### Requirement
Scan the records for "Irvine". Show the matching lines.

____

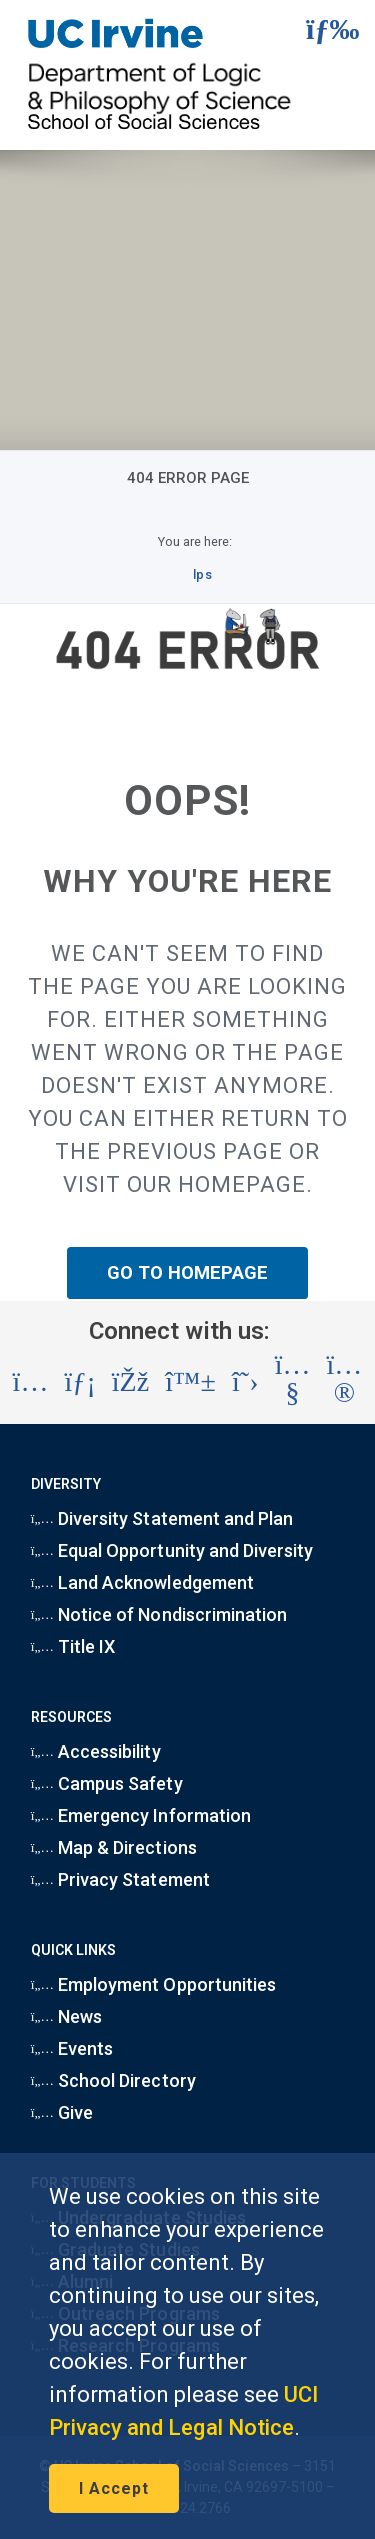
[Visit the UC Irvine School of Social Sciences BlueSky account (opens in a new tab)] (190, 1382)
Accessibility (96, 1751)
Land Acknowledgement (142, 1582)
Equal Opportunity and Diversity (172, 1550)
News (67, 2016)
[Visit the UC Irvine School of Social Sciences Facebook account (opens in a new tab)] (130, 1382)
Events (72, 2048)
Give (62, 2112)
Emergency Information (141, 1815)
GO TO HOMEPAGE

____

### Output below
[Visit the UC Irvine School of Social Sciences BlueSky account (opens in a new tab)] (190, 1382)
[Visit the UC Irvine School of Social Sciences Facebook account (opens in a new tab)] (130, 1382)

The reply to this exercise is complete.